La N.-É. et T.-N.-L. contre un nouvel ordre de priorité de distribution des vaccins

HALIFAX — Deux premiers ministres de provinces de l’Atlantique s’opposent à l’idée de partager leurs doses de vaccins avec les provinces les plus durement touchées, mais ils se disent prêts à les aider autrement.

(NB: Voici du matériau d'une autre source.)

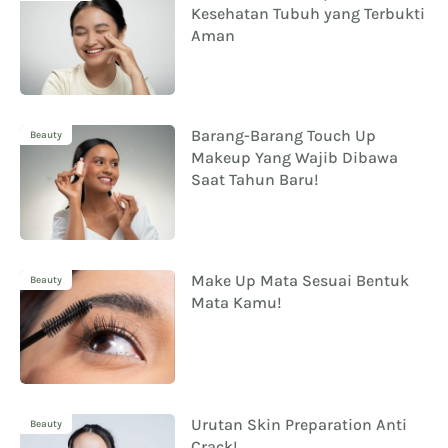
Kesehatan Tubuh yang Terbukti
Aman
Barang-Barang Touch Up
Beauty
Makeup Yang Wajib Dibawa
Saat Tahun Baru!
Make Up Mata Sesuai Bentuk
Beauty
Mata Kamu!
Urutan Skin Preparation Anti
Beauty
Crack!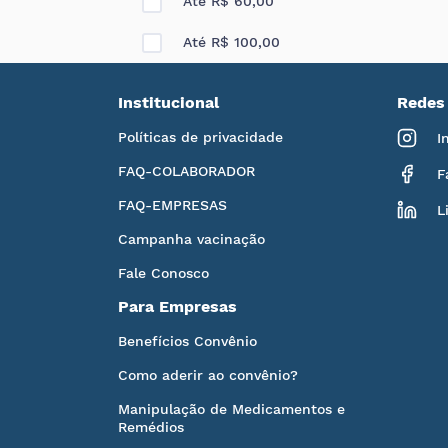
Até R$ 60,00
Até R$ 100,00
Institucional
Redes 
Políticas de privacidade
I
FAQ-COLABORADOR
F
FAQ-EMPRESAS
L
Campanha vacinação
Fale Conosco
Para Empresas
Benefícios Convênio
Como aderir ao convênio?
Manipulação de Medicamentos e
Remédios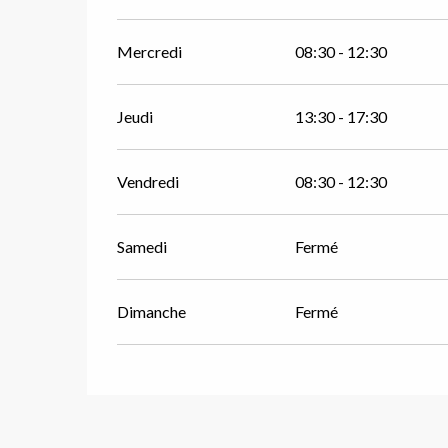
Mercredi
08:30 - 12:30
Jeudi
13:30 - 17:30
Vendredi
08:30 - 12:30
Samedi
Fermé
Dimanche
Fermé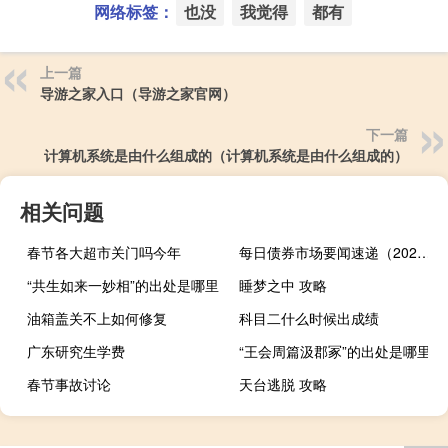
网络标签：
也没
我觉得
都有
上一篇
导游之家入口（导游之家官网）
下一篇
计算机系统是由什么组成的（计算机系统是由什么组成的）
相关问题
春节各大超市关门吗今年
每日债券市场要闻速递（2023-08-08）
“共生如来一妙相”的出处是哪里
睡梦之中 攻略
油箱盖关不上如何修复
科目二什么时候出成绩
广东研究生学费
“王会周篇汲郡冢”的出处是哪里
春节事故讨论
天台逃脱 攻略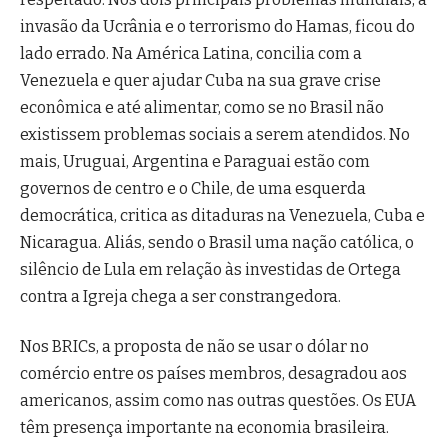
invasão da Ucrânia e o terrorismo do Hamas, ficou do
lado errado. Na América Latina, concilia com a
Venezuela e quer ajudar Cuba na sua grave crise
econômica e até alimentar, como se no Brasil não
existissem problemas sociais a serem atendidos. No
mais, Uruguai, Argentina e Paraguai estão com
governos de centro e o Chile, de uma esquerda
democrática, critica as ditaduras na Venezuela, Cuba e
Nicaragua. Aliás, sendo o Brasil uma nação católica, o
silêncio de Lula em relação às investidas de Ortega
contra a Igreja chega a ser constrangedora.
Nos BRICs, a proposta de não se usar o dólar no
comércio entre os países membros, desagradou aos
americanos, assim como nas outras questões. Os EUA
têm presença importante na economia brasileira.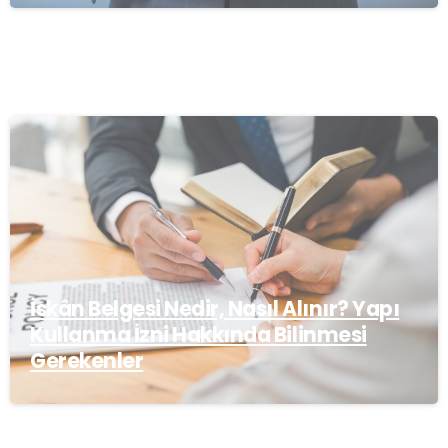
İskân Belgesi Nedir, Nasıl Alınır? Yapı
Kullanma İzni Hakkında Bilinmesi
Gerekenler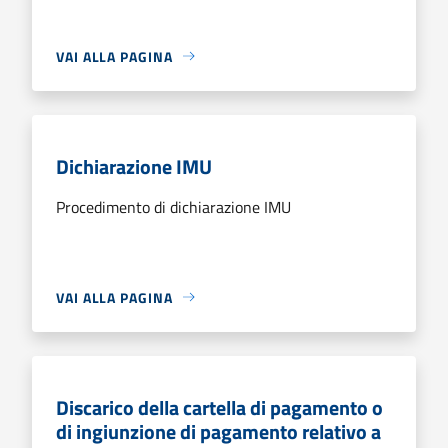
VAI ALLA PAGINA
Dichiarazione IMU
Procedimento di dichiarazione IMU
VAI ALLA PAGINA
Discarico della cartella di pagamento o
di ingiunzione di pagamento relativo a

L’Association médicale canadienne recommandait vendredi à Ottawa d’envisager de changer l’ordre de priorité de la distribution des vaccins aux provinces, pour se concentrer sur les endroits où le besoin est plus urgent.

«Alors que la troisième vague de la pandémie se répercute sur le système de santé, la santé publique, les fournisseurs de soins et les patients, nous en sommes à un point critique, où une véritable approche nationale pour lutter contre la COVID-19 sera déterminante quant au nombre de vies sauvées, soutenait la docteure Ann Collins, présidente de l’AMC. Ce pays doit unir ses forces pour soutenir les provinces les plus durement touchées.»

Mais le premier ministre de la Nouvelle-Écosse, Iain Rankin, a déclaré vendredi que le déploiement national du vaccin devrait se poursuivre selon l’«approche par habitant» utilisée jusqu’ici par Ottawa. Il soutient que toute dose supplémentaire offerte par sa province équivaudrait à une «goutte d’eau» par rapport aux besoins énormes de l’Ontario.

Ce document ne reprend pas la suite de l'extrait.